Soft dependencies. Task B would benefit from Task A's output but can start without it. The UI can be built with mock data before the real API is ready.

Resource dependencies. Tasks A and B don't depend on each other logically but compete for the same resource (a single agent, a rate-limited API, a shared file). They need to be serialized even though they're logically independent.

Getting dependency types right determines how much parallelism you can extract.

Practical Implementation Tips

Keep tasks atomic. Each task should produce a verifiable output. "Research authentication options" is not atomic because you can't tell when it's done. "Produce a comparison table of three authentication approaches with pros, cons, and recommendation" is atomic.

Name tasks with verbs. "Database schema" is a noun. What about it? "Design database schema for customer orders" is an action with a clear scope.

Include acceptance criteria. How does the agent know a task is done? "API endpoint returns correct data for test cases X, Y, Z." Without criteria, agents either declare victory too early or iterate forever.

Set iteration limits per task. A task that hasn't completed after 5 attempts probably needs human input, not a 6th attempt.

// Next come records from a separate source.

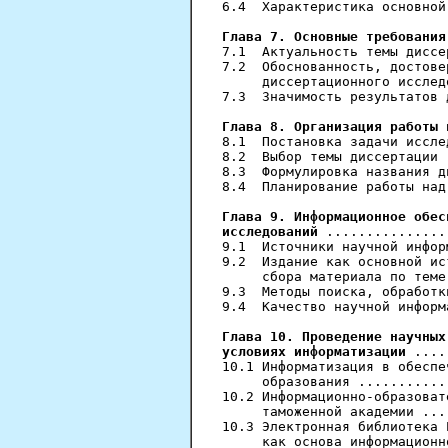
6.4  Характеристика основной
Глава 7. Основные требования
7.1  Актуальность темы диссе
7.2  Обоснованность, достове
     диссертационного исслед
7.3  Значимость результатов 
Глава 8. Организация работы 
8.1  Постановка задачи иссле
8.2  Выбор темы диссертации 
8.3  Формулировка названия д
8.4  Планирование работы над
Глава 9. Информационное обес
исследований
 ...............
9.1  Источники научной инфор
9.2  Издание как основной ис
     сбора материала по теме
9.3  Методы поиска, обработк
9.4  Качество научной информ
Глава 10. Проведение научных
условиях информатизации
 ....
10.1 Информатизация в обеспе
     образования ...........
10.2 Информационно-образоват
     таможенной академии ...
10.3 Электронная библиотека 
     как основа информационн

For a deeper look, see supervisor agents.

Log the plan evolution. Store every version of the plan. When something goes wrong, the plan history tells you when and why the approach changed. This is the agent equivalent of git history, and it's just as valuable.

The Honest Tradeoff

Planning adds overhead. Decomposition takes time and tokens. Dependency tracking takes infrastructure. Replanning adds complexity. For simple tasks, the overhead isn't worth it.

The breakpoint, in my experience, is around 5-7 steps. Below that, just let the agent work through it linearly with ReAct. Above that, invest in proper planning. The upfront cost pays for itself in reduced backtracking, better parallelism, and graceful failure handling.

Planning isn't about predicting the future perfectly. It's about having a structure that adapts when the future surprises you. And in agent systems, the future always surprises you.